The need for metadata
Lifecycle is cool but is that enough? No. We need more. We also need to have metadata. Metadata will help us to increase the understanding of the systems. Metadata can be either a single file on each github repository and/or tags on resources. What other forms of metadata might be useful:
* Kind: It's a Service, Shared Lib or Lambda?
* Owner: Could be a Team, An Architect, and EM. Ideally, email and Slack Handlers here as well.
* Lifecycle State: (Active|Deprecated|Dead) so we know what the state of affairs is.
* Links: Links to other resources owned by that team: Dashboards, Alerts, etc.
Netflix has an OSSMETADATA file to tell the community the state of affairs. You can do a similar thing in your github, or you can also build a more complex system like YELP did it.

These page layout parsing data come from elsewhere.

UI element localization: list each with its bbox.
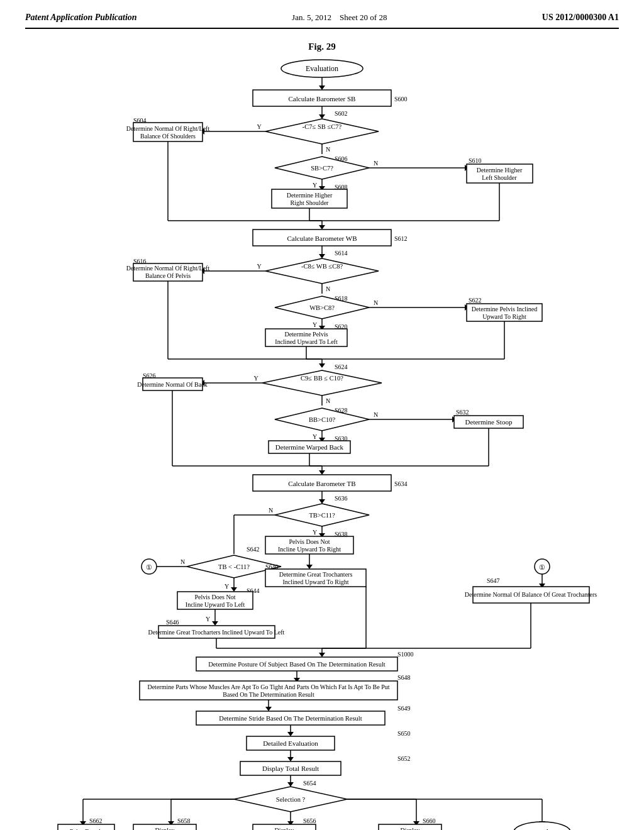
svg-text:S654: S654 [303,780,316,787]
svg-text:Incline Upward To Left: Incline Upward To Left [186,601,245,608]
header-left: Patent Application Publication [25,13,137,23]
svg-text:S634: S634 [394,480,408,487]
svg-marker-155 [306,565,313,569]
header-right: US 2012/0000300 A1 [542,13,619,23]
svg-text:Inclined Upward To Left: Inclined Upward To Left [275,338,338,345]
svg-text:BB>C10?: BB>C10? [309,416,335,423]
svg-text:Balance Of Pelvis: Balance Of Pelvis [145,272,191,279]
svg-text:N: N [374,411,378,418]
svg-text:N: N [326,285,330,292]
svg-text:-C7≤ SB ≤C7?: -C7≤ SB ≤C7? [303,123,342,130]
svg-text:Determine Pelvis: Determine Pelvis [284,331,328,338]
svg-text:Display: Display [155,827,174,830]
svg-marker-148 [231,587,237,592]
svg-text:S632: S632 [456,409,469,416]
svg-text:Selection ?: Selection ? [276,796,306,803]
svg-marker-3 [319,86,325,90]
svg-text:Determine Great Trochanters: Determine Great Trochanters [279,571,353,578]
svg-text:S636: S636 [335,495,348,502]
svg-text:SB>C7?: SB>C7? [311,165,333,172]
svg-text:S647: S647 [487,577,500,584]
svg-text:Determine Normal Of Right/Left: Determine Normal Of Right/Left [126,265,210,272]
svg-text:S622: S622 [469,297,482,304]
svg-text:WB>C8?: WB>C8? [309,304,335,311]
svg-marker-10 [265,119,379,144]
svg-text:Upward To Right: Upward To Right [482,313,526,320]
svg-text:S650: S650 [397,730,411,737]
svg-text:S656: S656 [303,817,316,824]
svg-text:Display: Display [274,827,294,830]
svg-text:Determine Great Trocharters In: Determine Great Trocharters Inclined Upw… [148,629,285,636]
header-center: Jan. 5, 2012 Sheet 20 of 28 [292,13,387,23]
svg-text:Determine Warped Back: Determine Warped Back [275,443,344,451]
svg-text:Determine Higher: Determine Higher [477,167,523,174]
svg-text:Y: Y [206,616,210,622]
svg-text:Y: Y [313,321,317,328]
svg-text:Incline Upward To Right: Incline Upward To Right [278,546,341,553]
svg-text:Pelvis Does Not: Pelvis Does Not [289,538,330,545]
svg-marker-52 [265,258,379,284]
svg-text:Y: Y [253,375,258,382]
svg-text:Balance Of Shoulders: Balance Of Shoulders [140,133,196,140]
svg-text:S646: S646 [166,619,179,626]
svg-marker-121 [319,470,325,475]
svg-text:N: N [374,160,378,167]
svg-text:Left Shoulder: Left Shoulder [482,174,517,181]
svg-text:N: N [180,558,185,565]
svg-text:S614: S614 [335,250,348,257]
svg-text:Detailed Evaluation: Detailed Evaluation [263,739,318,747]
page: Patent Application Publication Jan. 5, 2… [0,0,644,830]
svg-text:Y: Y [313,529,317,536]
svg-text:Determine Normal Of Back: Determine Normal Of Back [137,381,207,388]
svg-text:Determine Normal Of Balance Of: Determine Normal Of Balance Of Great Tro… [465,591,597,598]
svg-marker-8 [319,114,325,119]
svg-text:Determine Parts Whose Muscles : Determine Parts Whose Muscles Are Apt To… [147,683,389,690]
flowchart: Fig. 29 Evaluation Calculate Barometer S… [25,42,619,812]
svg-text:S658: S658 [177,817,191,824]
svg-text:S642: S642 [247,546,260,553]
svg-text:Determine Higher: Determine Higher [287,192,333,199]
flowchart-svg: Evaluation Calculate Barometer SB S600 S… [26,57,618,812]
svg-text:Calculate Barometer TB: Calculate Barometer TB [288,480,355,487]
svg-text:Display Total Result: Display Total Result [262,765,319,772]
svg-text:N: N [326,397,330,404]
svg-marker-191 [265,707,272,711]
page-header: Patent Application Publication Jan. 5, 2… [25,13,619,29]
svg-text:S604: S604 [133,117,147,124]
svg-text:N: N [269,507,273,514]
svg-text:Determine Stoop: Determine Stoop [465,418,513,426]
svg-text:S610: S610 [469,157,482,164]
svg-text:S1000: S1000 [397,651,414,658]
svg-text:N: N [374,299,378,306]
svg-text:Pelvis Does Not: Pelvis Does Not [195,594,236,600]
svg-text:S652: S652 [397,755,411,762]
svg-text:S662: S662 [89,817,103,824]
svg-text:①: ① [146,563,152,571]
svg-text:S649: S649 [397,705,411,712]
svg-text:S648: S648 [397,674,411,681]
svg-text:S612: S612 [394,235,408,242]
svg-marker-45 [319,225,325,230]
svg-marker-201 [287,757,294,761]
svg-marker-196 [287,732,294,736]
svg-text:Calculate Barometer WB: Calculate Barometer WB [287,235,357,242]
svg-text:Determine Pelvis Inclined: Determine Pelvis Inclined [472,306,537,313]
svg-text:C9≤ BB ≤ C10?: C9≤ BB ≤ C10? [301,375,343,382]
svg-marker-180 [319,653,325,657]
svg-text:Determine Stride Based On The : Determine Stride Based On The Determinat… [219,715,362,722]
svg-text:Determine Posture Of Subject B: Determine Posture Of Subject Based On Th… [208,661,386,668]
svg-text:Calculate Barometer SB: Calculate Barometer SB [289,95,356,102]
svg-text:S602: S602 [335,110,348,117]
svg-text:Y: Y [225,583,229,590]
svg-text:TB>C11?: TB>C11? [309,512,335,519]
svg-text:Determine Normal Of Right/Left: Determine Normal Of Right/Left [126,125,210,132]
svg-marker-50 [319,254,325,258]
svg-text:Y: Y [313,433,317,440]
svg-marker-168 [212,621,218,626]
svg-text:S600: S600 [394,96,408,102]
svg-text:S660: S660 [423,817,436,824]
svg-text:TB < -C11?: TB < -C11? [218,563,250,570]
svg-marker-126 [319,499,325,504]
figure-title: Fig. 29 [308,42,335,52]
svg-marker-87 [319,363,325,368]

Automation and Accountability
Once you have the data in place. Automation can be created to show a unified Dashboard or page. Alerts also can be creating remembering the team to update their assets for instance. Having this metadata in place also allows us to have a BOT that can POKE people to remind them they do update their important assets such as libraries versions, broken dashboards, un-used instances in AWS, etc.
Accountability can be the next step. Either by committee or open forun, you will need to decide who inherit orphans this is important because otherwise, the system would lose his purpose. Having healthy software could also be part of coaching/management evaluation criteria.
By the end, it's all about having a product mentality with long-term thinking and understand that projects and people can come and go but the code and other assets might be there forever so we need a different way to think and approach the Governance of these resources.
Cheers,
Diego Pacheco